▶ **Given entries**:
━━━━

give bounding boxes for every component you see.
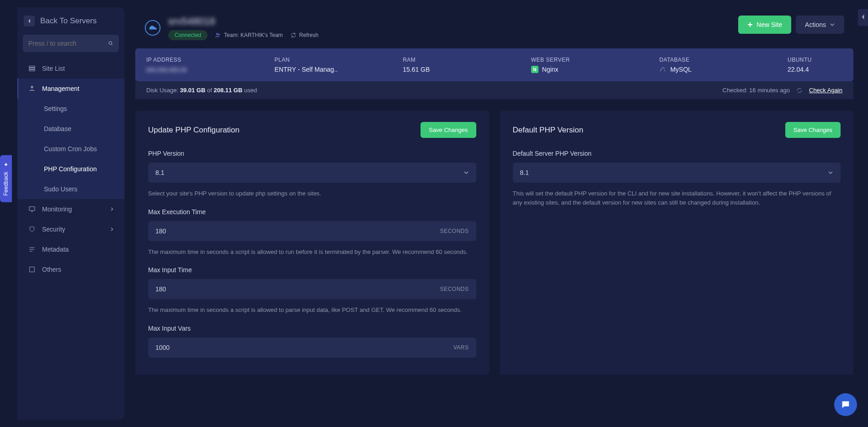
- server-name: srv548018: [168, 16, 319, 27]
- check-again-link[interactable]: Check Again: [809, 87, 842, 94]
- max-input-time-label: Max Input Time: [148, 266, 476, 274]
- team-label: Team: KARTHIK's Team: [215, 32, 283, 38]
- save-changes-button[interactable]: Save Changes: [785, 122, 841, 138]
- php-version-help: Select your site's PHP version to update…: [148, 189, 476, 198]
- stat-webserver: WEB SERVER NNginx: [531, 57, 641, 81]
- chat-fab[interactable]: [834, 393, 857, 416]
- sidebar-item-monitoring[interactable]: Monitoring: [17, 199, 124, 219]
- card-title: Default PHP Version: [513, 126, 584, 135]
- max-exec-help: The maximum time in seconds a script is …: [148, 248, 476, 257]
- svg-point-8: [217, 33, 218, 35]
- sidebar-label: Site List: [42, 65, 65, 72]
- svg-point-9: [218, 34, 219, 35]
- max-input-vars-label: Max Input Vars: [148, 325, 476, 332]
- default-php-help: This will set the default PHP version fo…: [513, 189, 841, 207]
- sidebar-label: Monitoring: [42, 206, 72, 213]
- refresh-icon: [290, 32, 297, 38]
- checked-time: Checked: 16 minutes ago: [723, 87, 790, 94]
- team-icon: [215, 32, 221, 38]
- stats-panel: IP ADDRESS xxx.xxx.xxx.xx PLAN ENTRY - S…: [135, 48, 853, 99]
- sidebar-item-site-list[interactable]: Site List: [17, 58, 124, 79]
- chevron-down-icon: [463, 170, 469, 175]
- chevron-down-icon: [828, 170, 833, 175]
- refresh-button[interactable]: Refresh: [290, 32, 319, 38]
- sidebar-label: Others: [42, 266, 61, 273]
- chat-icon: [841, 400, 851, 410]
- others-icon: [28, 266, 36, 273]
- main-content: srv548018 Connected Team: KARTHIK's Team…: [135, 7, 853, 427]
- feedback-tab[interactable]: Feedback: [0, 155, 12, 202]
- sub-cron[interactable]: Custom Cron Jobs: [17, 139, 124, 159]
- sidebar-label: Management: [42, 85, 80, 92]
- plus-icon: [747, 22, 753, 27]
- search-icon: [108, 39, 113, 47]
- stat-plan: PLAN ENTRY - Self Manag..: [275, 57, 385, 81]
- management-icon: [28, 85, 36, 92]
- stat-os: UBUNTU 22.04.4: [788, 57, 842, 81]
- status-badge: Connected: [168, 30, 208, 40]
- disk-usage-text: Disk Usage: 39.01 GB of 208.11 GB used: [146, 87, 257, 94]
- max-exec-label: Max Execution Time: [148, 208, 476, 216]
- sub-sudo[interactable]: Sudo Users: [17, 179, 124, 199]
- stat-ram: RAM 15.61 GB: [403, 57, 513, 81]
- sub-php-config[interactable]: PHP Configuration: [17, 159, 124, 179]
- svg-rect-3: [29, 70, 35, 71]
- metadata-icon: [28, 246, 36, 253]
- svg-point-0: [109, 42, 112, 44]
- save-changes-button[interactable]: Save Changes: [421, 122, 476, 138]
- update-php-card: Update PHP Configuration Save Changes PH…: [135, 111, 489, 375]
- sidebar-item-metadata[interactable]: Metadata: [17, 239, 124, 259]
- actions-dropdown[interactable]: Actions: [796, 16, 844, 34]
- refresh-icon: [796, 87, 803, 94]
- sidebar-label: Security: [42, 226, 65, 233]
- chevron-down-icon: [830, 22, 835, 27]
- svg-rect-5: [29, 207, 35, 211]
- chevron-right-icon: [110, 227, 114, 232]
- svg-rect-6: [30, 267, 35, 272]
- max-exec-field[interactable]: 180 SECONDS: [148, 221, 476, 241]
- stat-ip: IP ADDRESS xxx.xxx.xxx.xx: [146, 57, 256, 81]
- max-input-time-help: The maximum time in seconds a script is …: [148, 306, 476, 315]
- back-button[interactable]: [24, 16, 35, 26]
- sidebar: Back To Servers Site List Management Set…: [17, 7, 124, 420]
- search-input[interactable]: [28, 40, 108, 47]
- default-php-card: Default PHP Version Save Changes Default…: [500, 111, 854, 375]
- sidebar-item-management[interactable]: Management: [17, 79, 124, 99]
- sidebar-item-others[interactable]: Others: [17, 259, 124, 279]
- management-subnav: Settings Database Custom Cron Jobs PHP C…: [17, 99, 124, 199]
- stat-database: DATABASE MySQL: [659, 57, 769, 81]
- php-version-select[interactable]: 8.1: [148, 163, 476, 183]
- new-site-button[interactable]: New Site: [738, 16, 791, 34]
- shield-icon: [28, 226, 36, 233]
- nginx-icon: N: [531, 66, 538, 73]
- logo-icon: [144, 20, 161, 36]
- sub-database[interactable]: Database: [17, 119, 124, 139]
- sub-settings[interactable]: Settings: [17, 99, 124, 119]
- sidebar-label: Metadata: [42, 246, 69, 253]
- default-php-select[interactable]: 8.1: [513, 163, 841, 183]
- search-input-wrap[interactable]: [23, 35, 119, 52]
- svg-rect-1: [29, 66, 35, 68]
- max-input-vars-field[interactable]: 1000 VARS: [148, 337, 476, 358]
- mysql-icon: [659, 66, 666, 73]
- max-input-time-field[interactable]: 180 SECONDS: [148, 279, 476, 299]
- back-label: Back To Servers: [40, 16, 96, 26]
- php-version-label: PHP Version: [148, 150, 476, 157]
- default-php-label: Default Server PHP Version: [513, 150, 841, 157]
- svg-point-4: [31, 86, 33, 88]
- chevron-left-icon: [861, 14, 865, 20]
- list-icon: [28, 65, 36, 72]
- chevron-right-icon: [110, 207, 114, 211]
- collapse-panel-button[interactable]: [858, 9, 868, 26]
- sidebar-item-security[interactable]: Security: [17, 219, 124, 239]
- card-title: Update PHP Configuration: [148, 126, 240, 135]
- svg-rect-2: [29, 68, 35, 69]
- monitor-icon: [28, 206, 36, 213]
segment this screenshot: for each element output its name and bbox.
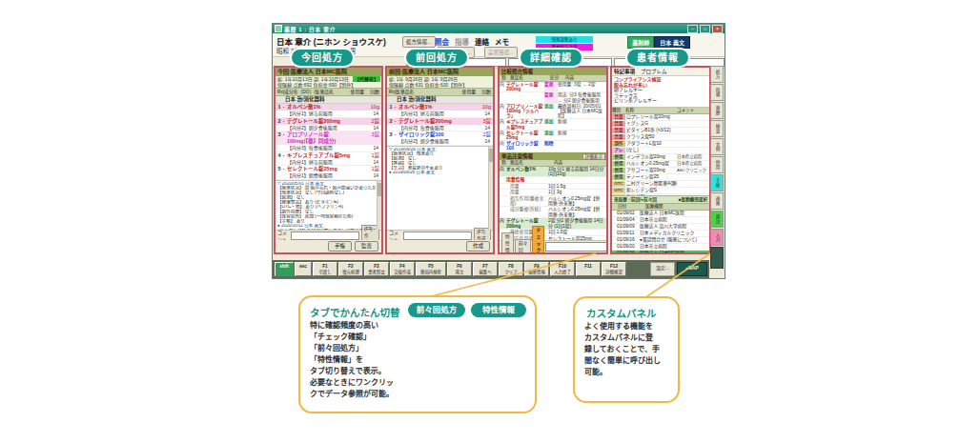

━━━━

▶ **How to complete this task**: A word-for-word copy of the entries is needed, with no pictures in it.

▶ **Completed task**:
give bounding boxes for every component you see.
- server-name: srv548018: [168, 16, 319, 27]
- check-again-link[interactable]: Check Again: [809, 87, 842, 94]
- max-input-time-label: Max Input Time: [148, 266, 476, 274]
- team-label: Team: KARTHIK's Team: [215, 32, 283, 38]
- save-changes-button[interactable]: Save Changes: [785, 122, 841, 138]
- php-version-help: Select your site's PHP version to update…: [148, 189, 476, 198]
- stat-webserver: WEB SERVER NNginx: [531, 57, 641, 81]
- chat-fab[interactable]: [834, 393, 857, 416]
- sidebar-item-monitoring[interactable]: Monitoring: [17, 199, 124, 219]
- card-title: Default PHP Version: [513, 126, 584, 135]
- max-exec-help: The maximum time in seconds a script is …: [148, 248, 476, 257]
- svg-point-8: [217, 33, 218, 35]
- sidebar-label: Site List: [42, 65, 65, 72]
- svg-point-9: [218, 34, 219, 35]
- max-input-vars-label: Max Input Vars: [148, 325, 476, 332]
- default-php-help: This will set the default PHP version fo…: [513, 189, 841, 207]
- sidebar-label: Monitoring: [42, 206, 72, 213]
- refresh-icon: [290, 32, 297, 38]
- checked-time: Checked: 16 minutes ago: [723, 87, 790, 94]
- team-icon: [215, 32, 221, 38]
- stats-panel: IP ADDRESS xxx.xxx.xxx.xx PLAN ENTRY - S…: [135, 48, 853, 99]
- sidebar-item-site-list[interactable]: Site List: [17, 58, 124, 79]
- chevron-down-icon: [463, 170, 469, 175]
- chevron-down-icon: [828, 170, 833, 175]
- refresh-button[interactable]: Refresh: [290, 32, 319, 38]
- sidebar-label: Others: [42, 266, 61, 273]
- chat-icon: [841, 400, 851, 410]
- others-icon: [28, 266, 36, 273]
- main-content: srv548018 Connected Team: KARTHIK's Team…: [135, 7, 853, 427]
- feedback-tab[interactable]: Feedback: [0, 155, 12, 202]
- sub-cron[interactable]: Custom Cron Jobs: [17, 139, 124, 159]
- sidebar-label: Management: [42, 85, 80, 92]
- plus-icon: [747, 22, 753, 27]
- search-icon: [108, 39, 113, 47]
- stat-plan: PLAN ENTRY - Self Manag..: [275, 57, 385, 81]
- management-icon: [28, 85, 36, 92]
- stat-os: UBUNTU 22.04.4: [788, 57, 842, 81]
- status-badge: Connected: [168, 30, 208, 40]
- disk-usage-text: Disk Usage: 39.01 GB of 208.11 GB used: [146, 87, 257, 94]
- max-exec-label: Max Execution Time: [148, 208, 476, 216]
- sub-sudo[interactable]: Sudo Users: [17, 179, 124, 199]
- stat-ram: RAM 15.61 GB: [403, 57, 513, 81]
- sub-php-config[interactable]: PHP Configuration: [17, 159, 124, 179]
- svg-rect-3: [29, 70, 35, 71]
- metadata-icon: [28, 246, 36, 253]
- svg-point-0: [109, 42, 112, 44]
- save-changes-button[interactable]: Save Changes: [421, 122, 476, 138]
- update-php-card: Update PHP Configuration Save Changes PH…: [135, 111, 489, 375]
- sidebar-item-metadata[interactable]: Metadata: [17, 239, 124, 259]
- actions-dropdown[interactable]: Actions: [796, 16, 844, 34]
- refresh-icon: [796, 87, 803, 94]
- sidebar-label: Security: [42, 226, 65, 233]
- chevron-down-icon: [830, 22, 835, 27]
- svg-rect-5: [29, 207, 35, 211]
- chevron-right-icon: [110, 227, 114, 232]
- svg-rect-6: [30, 267, 35, 272]
- max-exec-field[interactable]: 180 SECONDS: [148, 221, 476, 241]
- stat-ip: IP ADDRESS xxx.xxx.xxx.xx: [146, 57, 256, 81]
- max-input-time-help: The maximum time in seconds a script is …: [148, 306, 476, 315]
- back-button[interactable]: [24, 16, 35, 26]
- sidebar: Back To Servers Site List Management Set…: [17, 7, 124, 420]
- search-input[interactable]: [28, 40, 108, 47]
- default-php-card: Default PHP Version Save Changes Default…: [500, 111, 854, 375]
- sidebar-item-management[interactable]: Management: [17, 79, 124, 99]
- sidebar-item-others[interactable]: Others: [17, 259, 124, 279]
- management-subnav: Settings Database Custom Cron Jobs PHP C…: [17, 99, 124, 199]
- stat-database: DATABASE MySQL: [659, 57, 769, 81]
- php-version-select[interactable]: 8.1: [148, 163, 476, 183]
- new-site-button[interactable]: New Site: [738, 16, 791, 34]
- shield-icon: [28, 226, 36, 233]
- nginx-icon: N: [531, 66, 538, 73]
- logo-icon: [144, 20, 161, 36]
- sub-database[interactable]: Database: [17, 119, 124, 139]
- sub-settings[interactable]: Settings: [17, 99, 124, 119]
- sidebar-label: Metadata: [42, 246, 69, 253]
- default-php-select[interactable]: 8.1: [513, 163, 841, 183]
- search-input-wrap[interactable]: [23, 35, 119, 52]
- svg-rect-1: [29, 66, 35, 68]
- max-input-vars-field[interactable]: 1000 VARS: [148, 337, 476, 358]
- mysql-icon: [659, 66, 666, 73]
- max-input-time-field[interactable]: 180 SECONDS: [148, 279, 476, 299]
- back-label: Back To Servers: [40, 16, 96, 26]
- php-version-label: PHP Version: [148, 150, 476, 157]
- default-php-label: Default Server PHP Version: [513, 150, 841, 157]
- svg-point-4: [31, 86, 33, 88]
- chevron-left-icon: [861, 14, 865, 20]
- list-icon: [28, 65, 36, 72]
- chevron-right-icon: [110, 207, 114, 211]
- collapse-panel-button[interactable]: [858, 9, 868, 26]
- sidebar-item-security[interactable]: Security: [17, 219, 124, 239]
- card-title: Update PHP Configuration: [148, 126, 240, 135]
- svg-rect-2: [29, 68, 35, 69]
- monitor-icon: [28, 206, 36, 213]
segment this screenshot: for each element output its name and bbox.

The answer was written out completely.